Собаку мыла
Все очень обыкновенно – будни. Даже сна не припомню, а мне всякую ночь снится. Повторялись слова из московской баллады 30-го года "Двенадцать спящих будочников" – эта чудная баллада оказалась роковой для цензора, Сергея Тимофеевича Аксакова. Тут бы мне и схватиться за "роковое". Жарил я картошку, и не ломтиками, на это мастер Петр Петрович Сувчинский, а варёную: по моей слепоте у меня все пригорает. Эти подробности я рассказываю, чтобы представить, с каким вниманием я следил за сковородкой. И вот откуда-то с верхнего этажа брякнула во двор бутылка, а может и целая четверть, и жалобно с встряском, прямо о камень – значит, не пустая, и мне показалось, кто-то крикнул.
Я думал с окна скувырнулась – я всегда боюсь и ничего за окно не выставляю, только тряпки для просушки кладу. И слышу, пожарные. И я скорее из кухни в "кукушкину" (комната, где часы с кукушкой). А пожарные никуда не проехали, а у нас под окнами: один кишку развертывает, другой бежит по тротуару, кран ищет; кишку наставляет, – медные каски на солнце поблескивают.
Есть для меня что-то трепетное в этом блеске: мне всегда представляется грозный и неизбывный конец – "светопреставление", и я оторопеваю под гул моей извечной горькой памяти.
Слышу, топают по нашей лестнице. Я к дверям. А пожарные выше бегут – на 3-ий. И один с кишкой бежит; очень страшный.

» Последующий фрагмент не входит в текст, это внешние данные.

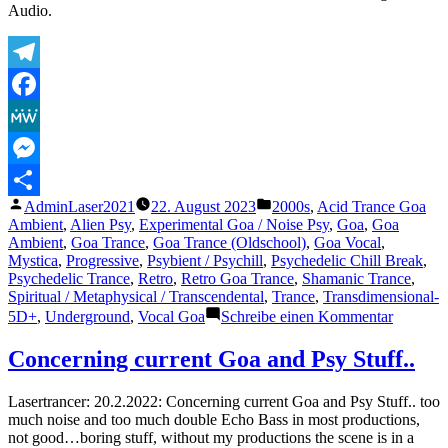
Audio.
Telegram
Facebook
MeWe
Messenger
Veröffentlicht
Veröffentlicht
AdminLaser2021
22. August 2023
2000s
,
Acid Trance Goa
Teilen
von
unter
Ambient
,
Alien Psy
,
Experimental Goa / Noise Psy
,
Goa
,
Goa
Ambient
,
Goa Trance
,
Goa Trance (Oldschool)
,
Goa Vocal
,
Mystica
,
Progressive
,
Psybient / Psychill
,
Psychedelic Chill Break
,
Psychedelic Trance
,
Retro
,
Retro Goa Trance
,
Shamanic Trance
,
Spiritual / Metaphysical / Transcendental
,
Trance
,
Transdimensional-
zu
5D+
,
Underground
,
Vocal Goa
Schreibe einen Kommentar
The
Lasertra
Concerning current Goa and Psy Stuff..
–
Another
Lasertrancer: 20.2.2022: Concerning current Goa and Psy Stuff.. too
World
much noise and too much double Echo Bass in most productions,
not good…boring stuff, without my productions the scene is in a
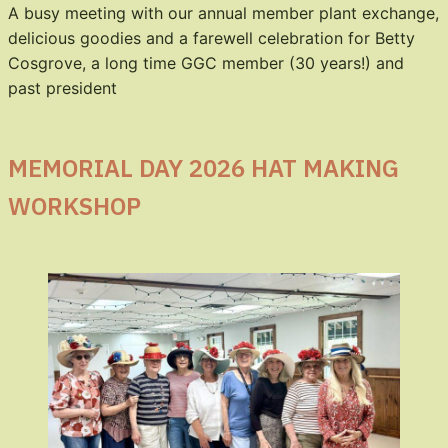
A busy meeting with our annual member plant exchange,
delicious goodies and a farewell celebration for Betty
Cosgrove, a long time GGC member (30 years!) and
past president
MEMORIAL DAY 2026 HAT MAKING
WORKSHOP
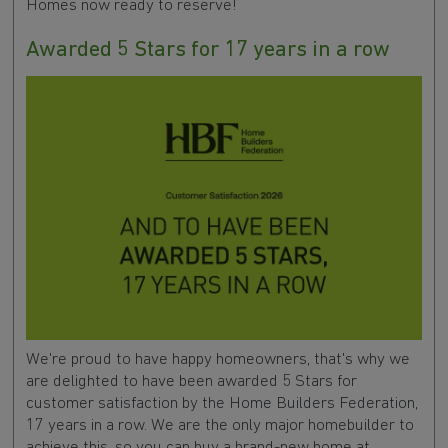
Homes now ready to reserve!
Awarded 5 Stars for 17 years in a row
We're proud to have happy homeowners, that's why we
are delighted to have been awarded 5 Stars for
customer satisfaction by the Home Builders Federation,
17 years in a row. We are the only major homebuilder to
achieve this, so you can buy a brand-new home at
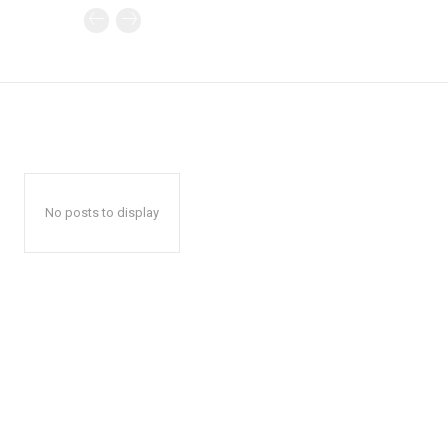
No posts to display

Все ближайшие соседи, кто только был в этот обеденный час дома, все вышли на площадку: и жена доктора (собаки не вышли) и от "Николя" Годфруа сосед со штопором и его жена в сапогах и пришлепнутая дама с девочкой в белом, два "истукана" – на один манер и лицом и платьем – "несчастные" (по моему чувству), конеобразные сестры – тоже сестры, но ничего общего с итальянками.
Стали спускаться с верхних этажей, вон и Мамочка с лягастой собачкой, и Пупыкин, лицо удивленного разбойника.
Понемногу все и узналось.
А много ль человеку нужно, когда придет срок, пропасть? Madame Simon, живой я ее смутно представляю, затеяла спиртом свою собаку вымыть. А ведь и так "Сахара", да еще и от плиты – обед готовился, кухня тесная, спирт и вспыхнул. И ее и собаку полыхнуло. И все-таки она успела горящий бидон выбросить за окно и, задыхаясь, крикнула.
Я смотрел, как несли ее: она была без сознания, лицо лимон. И что удивительно: голая голова – все сгорело. А собака бежит и кружится: ей в глаза попало.
К вечеру узнали: померла через пять часов, а собака – ничего.
Напуганные, по всем квартирам истребляли все горючее бензин и спирт и что еще было: вспыхнет! И по дому такой дух стоял, как в гараже. Я целый непочатый бидон в уборную вылил.
А собака ничего. Собака понемногу поправилась. И долго жила у "Сестры-убийцы": консьержка приютила.
Проходя, все мы с собакой разговаривали чудная, вся в лохмах, и что-то человеческое раздумывалось в ее подслеповатых, но очень живых глазах: очень тосковала.
* * *
Был еще случай и тяжелый, но все обошлось тихо, без криков и без пожарных: "веронал".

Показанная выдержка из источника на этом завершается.